*** INPUT Section Begins ***

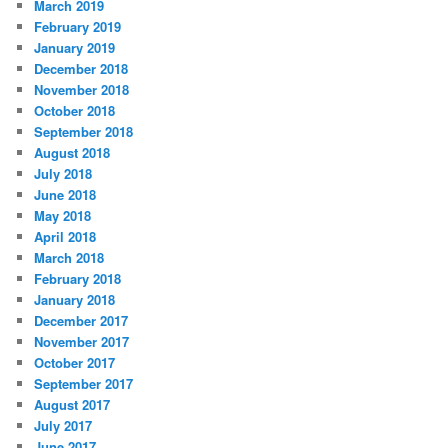
March 2019
February 2019
January 2019
December 2018
November 2018
October 2018
September 2018
August 2018
July 2018
June 2018
May 2018
April 2018
March 2018
February 2018
January 2018
December 2017
November 2017
October 2017
September 2017
August 2017
July 2017
June 2017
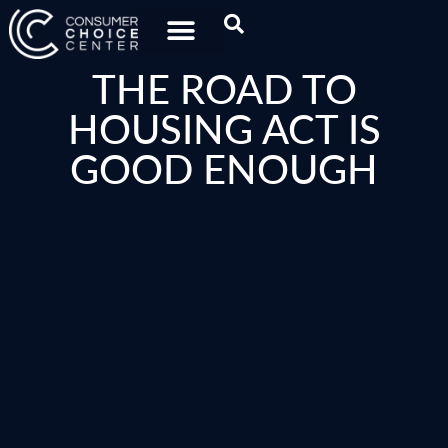
THE ROAD TO
HOUSING ACT IS
GOOD ENOUGH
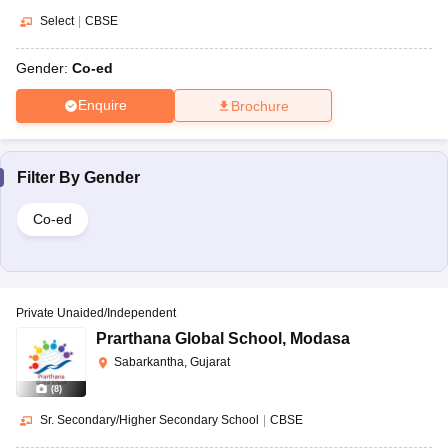
Select
|
CBSE
Gender:
Co-ed
Enquire
Brochure
Filter By
Gender
Co-ed
Private Unaided/Independent
Prarthana Global School
,
Modasa
Sabarkantha, Gujarat
(
8
)
Sr. Secondary/Higher Secondary School
|
CBSE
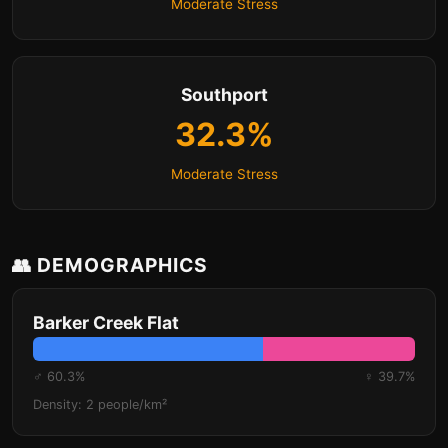
Moderate Stress
Southport
32.3%
Moderate Stress
👥 DEMOGRAPHICS
Barker Creek Flat
♂ 60.3%
♀ 39.7%
Density: 2 people/km²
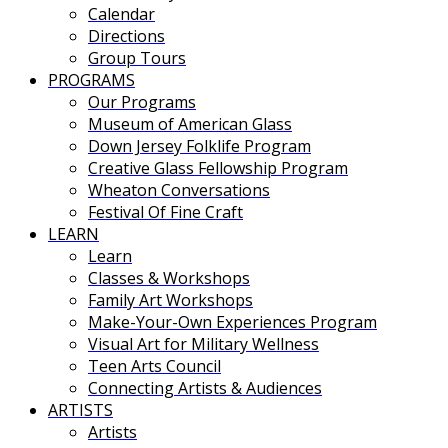
Calendar
Directions
Group Tours
PROGRAMS
Our Programs
Museum of American Glass
Down Jersey Folklife Program
Creative Glass Fellowship Program
Wheaton Conversations
Festival Of Fine Craft
LEARN
Learn
Classes & Workshops
Family Art Workshops
Make-Your-Own Experiences Program
Visual Art for Military Wellness
Teen Arts Council
Connecting Artists & Audiences
ARTISTS
Artists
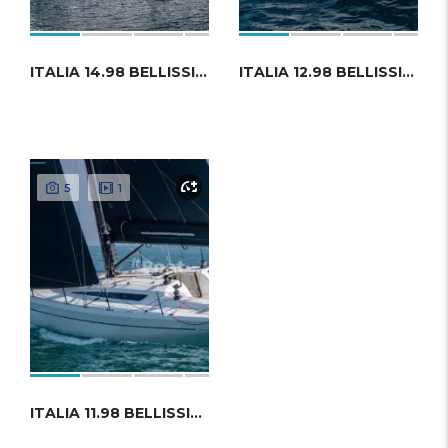
ITALIA 14.98 BELLISSIMA
ITALIA 12.98 BELLISSIMA
5
1
ITALIA 11.98 BELLISSIMA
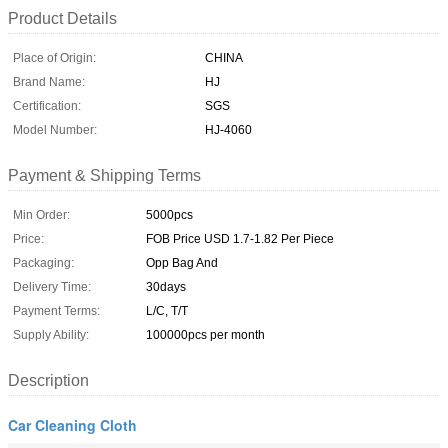
Product Details
Place of Origin:
CHINA
Brand Name:
HJ
Certification:
SGS
Model Number:
HJ-4060
Payment & Shipping Terms
Min Order:
5000pcs
Price:
FOB Price USD 1.7-1.82 Per Piece
Packaging:
Opp Bag And
Delivery Time:
30days
Payment Terms:
L/C, T/T
Supply Ability:
100000pcs per month
Description
Car Cleaning Cloth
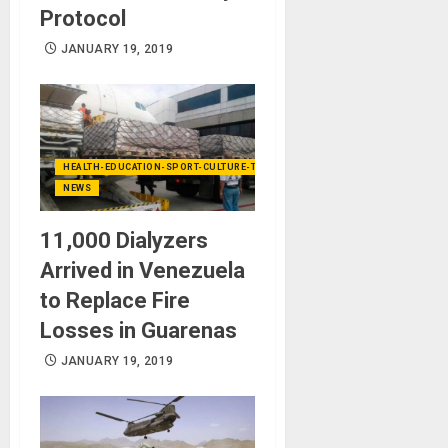
Protocol
JANUARY 19, 2019
HEALTH-EDUCATION-SPORT-CULTURE-TECHNOLOGY
NEWS
11,000 Dialyzers
Arrived in Venezuela
to Replace Fire
Losses in Guarenas
JANUARY 19, 2019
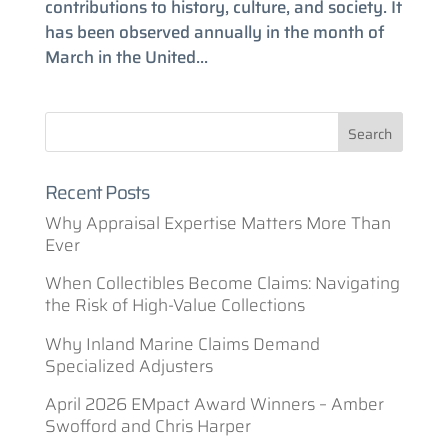
contributions to history, culture, and society. It
has been observed annually in the month of
March in the United...
Recent Posts
Why Appraisal Expertise Matters More Than
Ever
When Collectibles Become Claims: Navigating
the Risk of High-Value Collections
Why Inland Marine Claims Demand
Specialized Adjusters
April 2026 EMpact Award Winners – Amber
Swofford and Chris Harper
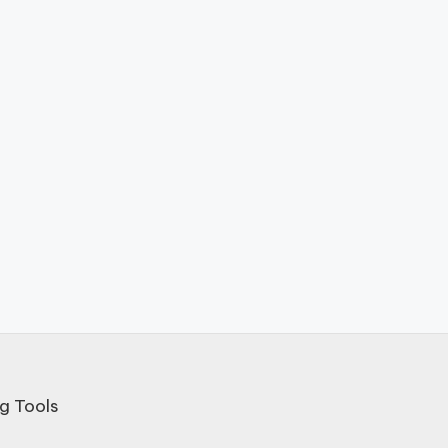
g Tools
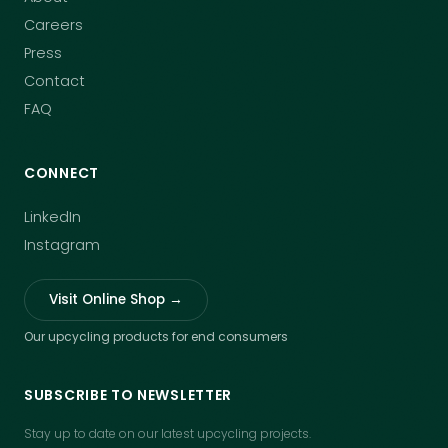
Careers
Press
Contact
FAQ
CONNECT
LinkedIn
Instagram
Visit Online Shop →
Our upcycling products for end consumers
SUBSCRIBE TO NEWSLETTER
Stay up to date on our latest upcycling projects.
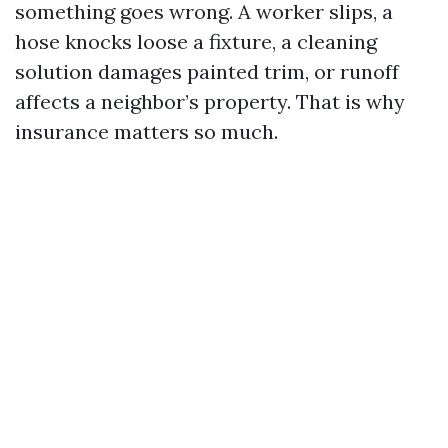
something goes wrong. A worker slips, a
hose knocks loose a fixture, a cleaning
solution damages painted trim, or runoff
affects a neighbor’s property. That is why
insurance matters so much.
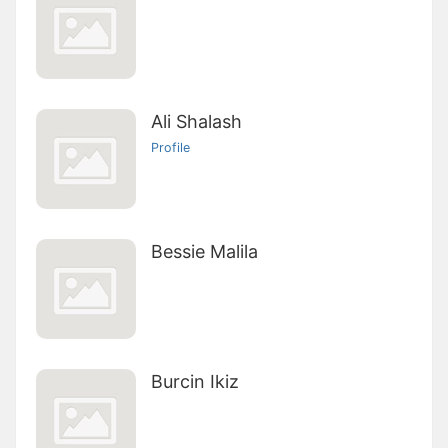
Ali Shalash
Profile
Bessie Malila
Burcin Ikiz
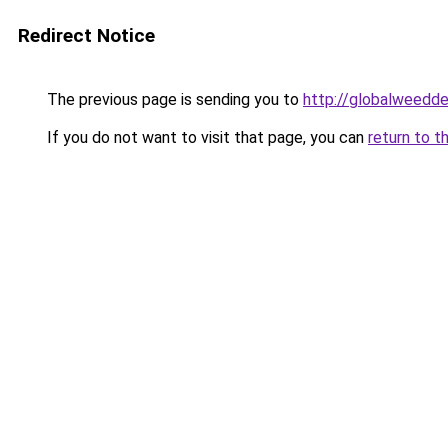
Redirect Notice
The previous page is sending you to
http://globalweedde
If you do not want to visit that page, you can
return to t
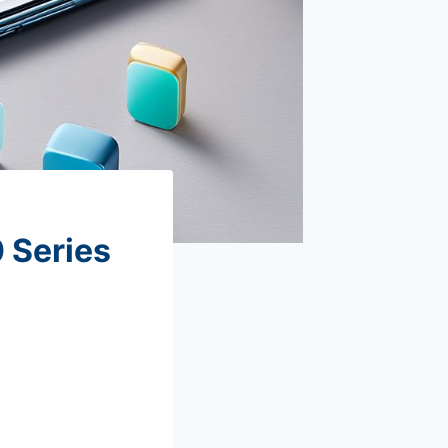
 Series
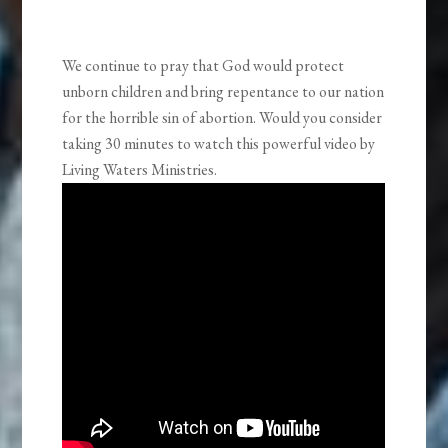
We continue to pray that God would protect
unborn children and bring repentance to our nation
for the horrible sin of abortion. Would you consider
taking 30 minutes to watch this powerful video by
Living Waters Ministries.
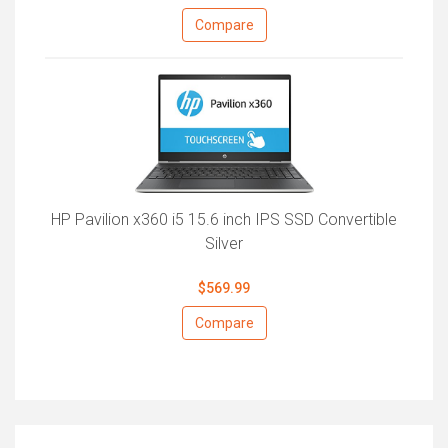
Compare
HP Pavilion x360 i5 15.6 inch IPS SSD Convertible
Silver
$569.99
Compare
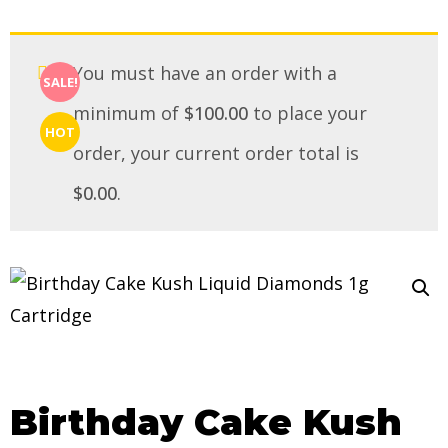
You must have an order with a
SALE!
minimum of
$
100.00
to place your
HOT
order, your current order total is
$
0.00
.
Birthday Cake Kush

*** INPUT Section Ends ***

**WHAT YOU WILL DO:** Starting with the line that has "Classes & Workshops" and ending with the line that has "for the horrible", repeat the lines above exactly, omitting every picture.

**RESPONSE TO THE EXERCISE:**
Classes & Workshops
Family Art Workshops
Make-Your-Own Experiences Program
Visual Art for Military Wellness
Teen Arts Council
Connecting Artists & Audiences
ARTISTS
Artists
ITALIA 14.98 BELLISSIMA
ITALIA 12.98 BELLISSIMA
5
1
ITALIA 11.98 BELLISSIMA
Product Details
Place of Origin:
CHINA
Brand Name:
HJ
Certification:
SGS
Model Number:
HJ-4060
Payment & Shipping Terms
Min Order:
5000pcs
Price:
FOB Price USD 1.7-1.82 Per Piece
Packaging:
Opp Bag And
Delivery Time:
30days
Payment Terms:
L/C, T/T
Supply Ability:
100000pcs per month
Description
Car Cleaning Cloth
Protocol
JANUARY 19, 2019
HEALTH-EDUCATION-SPORT-CULTURE-TECHNOLOGY
NEWS
11,000 Dialyzers
Arrived in Venezuela
to Replace Fire
Losses in Guarenas
JANUARY 19, 2019
contributions to history, culture, and society. It
has been observed annually in the month of
March in the United...
Recent Posts
Why Appraisal Expertise Matters More Than
Ever
When Collectibles Become Claims: Navigating
the Risk of High-Value Collections
Why Inland Marine Claims Demand
Specialized Adjusters
April 2026 EMpact Award Winners – Amber
Swofford and Chris Harper
g Tools
Careers
Press
Contact
FAQ
CONNECT
LinkedIn
Instagram
Visit Online Shop →
Our upcycling products for end consumers
SUBSCRIBE TO NEWSLETTER
Stay up to date on our latest upcycling projects.
something goes wrong. A worker slips, a
hose knocks loose a fixture, a cleaning
solution damages painted trim, or runoff
affects a neighbor’s property. That is why
insurance matters so much.
Ali Shalash
Profile
Bessie Malila
Burcin Ikiz
Redirect Notice
The previous page is sending you to
http://globalweedde
If you do not want to visit that page, you can
return to t
 Series
We continue to pray that God would protect
unborn children and bring repentance to our nation
for the horrible sin of abortion. Would you consider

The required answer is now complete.